Crude Oil Desalter

Crude oil introduced to refinery processing contains many undesirable impurities, such as sand, inorganic salts, drilling mud, polymer, corrosion byproduct, etc. The salt content in the crude oil varies depending on source of the crude oil.  When a mixture from many crude oil sources is processed in refinery, the salt content can vary greatly.

Purpose of crude oil desalting

The purpose of desalting is to remove these undesirable impurities, especially salts and water, from the crude oil prior to distillation.

The most concerns of the impurities in crude oil:

  • The Inorganic salts can be decomposed in the crude oil pre-heat exchangers and heaters. As a result, hydrogen chloride gas is formed which condenses to liquid hydrochloric acid at overhead system of distillation column, that may causes serious corrosion of equipment.
  • To avoid corrosion due to salts in the crude oil, corrosion control can be used. But the byproduct from the corrosion control of oil field equipment consists of particulate iron sulfide and oxide. Precipitation of these materials can cause plugging of heat exchanger trains, tower trays, heater tubes, etc. In addition, these materials can cause corrosion to any surface they are precipitated on.
  • The sand or silt can cause significant damage due to abrasion or erosion to pumps, pipelines, etc.

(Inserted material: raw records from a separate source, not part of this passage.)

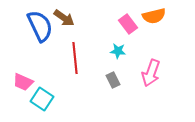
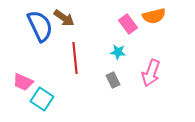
cyan star: moved 1 px down
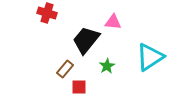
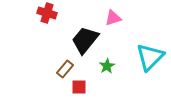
pink triangle: moved 4 px up; rotated 24 degrees counterclockwise
black trapezoid: moved 1 px left
cyan triangle: rotated 12 degrees counterclockwise
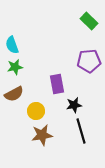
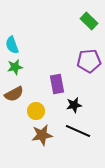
black line: moved 3 px left; rotated 50 degrees counterclockwise
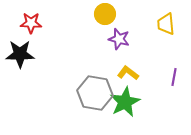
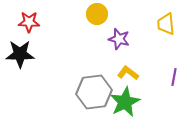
yellow circle: moved 8 px left
red star: moved 2 px left, 1 px up
gray hexagon: moved 1 px left, 1 px up; rotated 16 degrees counterclockwise
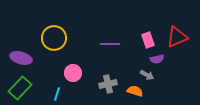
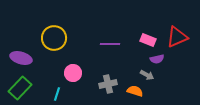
pink rectangle: rotated 49 degrees counterclockwise
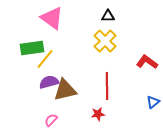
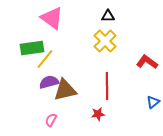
pink semicircle: rotated 16 degrees counterclockwise
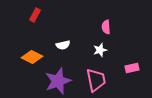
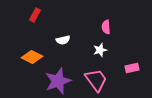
white semicircle: moved 5 px up
pink trapezoid: rotated 25 degrees counterclockwise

The calcium naphthanate compound in the crude unit residue stream, if not removed can result in the production of lower grade coke and deactivation of catalyst of FCC unit

Benefits of Crude Oil Desalting

  • Increase crude throughput
  • Less plugging, scaling, coking of heat exchanger and furnace tubes
  • Less corrosion in exchanger, fractionators, pipelines, etc.
  • Better corrosion control in CDU overhead
  • Less erosion by solids in control valves, exchanger, furnace, pumps
  • Saving of oil from slops from waste oil

Desalting process

The desalting process is completed in following 5 steps:

  1. Dilution water injection and dispersion
  2. Emulsification of diluted water in oil
  3. Distribution of the emulsion in the electrostatic field
  4. Electrostatic coalescence
  5. Water droplet settling

Crude oil passes through the cold preheat train and is then pumped to the Desalters by crude charge pumps. The recycled water from the desalters is injected in the crude oil containing sediments and produced salty water. This fluid enters in the static mixer which is a crude/water disperser, maximizing the interfacial surface area for optimal contact between both liquids.

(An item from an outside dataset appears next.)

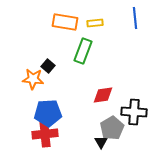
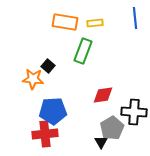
blue pentagon: moved 5 px right, 2 px up
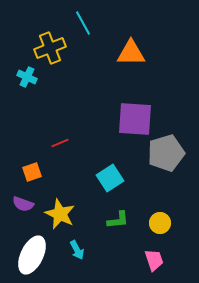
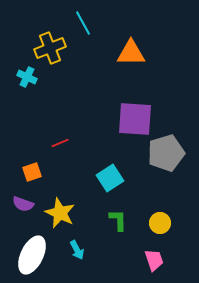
yellow star: moved 1 px up
green L-shape: rotated 85 degrees counterclockwise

The wash water shall be injected as near as possible emulsifying device to avoid a first separation with crude oil. Wash water can come from various sources including relatively high salt sea water, stripping water, etc. The static mixers are installed upstream the emulsifying devices to improve the contact between the salt in the crude oil and the wash water injected in the line.

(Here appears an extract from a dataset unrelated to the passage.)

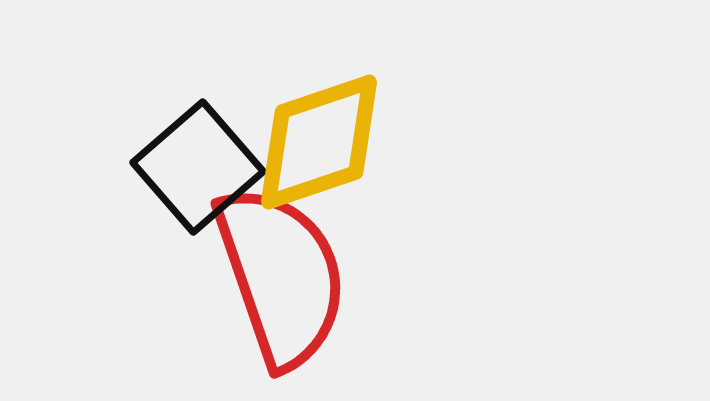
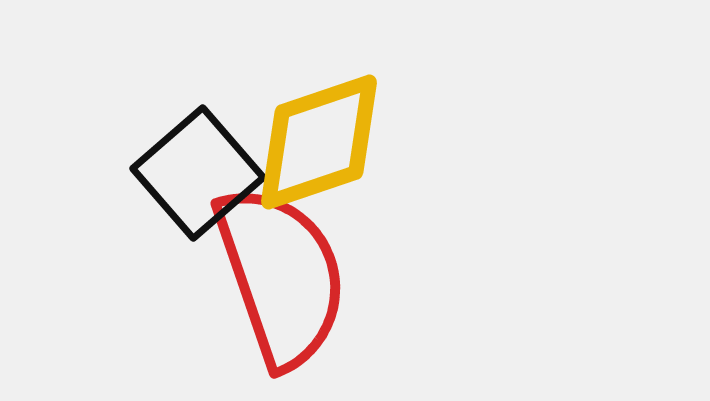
black square: moved 6 px down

The oil/water mixture is homogenously emulsified in the emulsifying device. The emulsifying device (as a valve) is used to emulsify the dilution water injected upstream in the oil. The emulsification is important for contact between the salty production water contained in the oil and the wash water. Then the emulsion enters the Desalters where it separates into two phases by electrostatic coalescence.

The electrostatic coalescence is induced by the polarization effect resulting from an external electric source. Polarization of water droplets pulls them out from oil-water emulsion phase. Salt being dissolved in these water droplets, is also separated along the way.

The produced water is discharged to the water treatment system (effluent water). It can also be used as wash water for mud washing process during operation.

A desalting unit can be designed with single stage or two stages.  In the refineries, the two stages desalting system is normally applied, that consists of 2 electrostatic Coalescers (Desalter).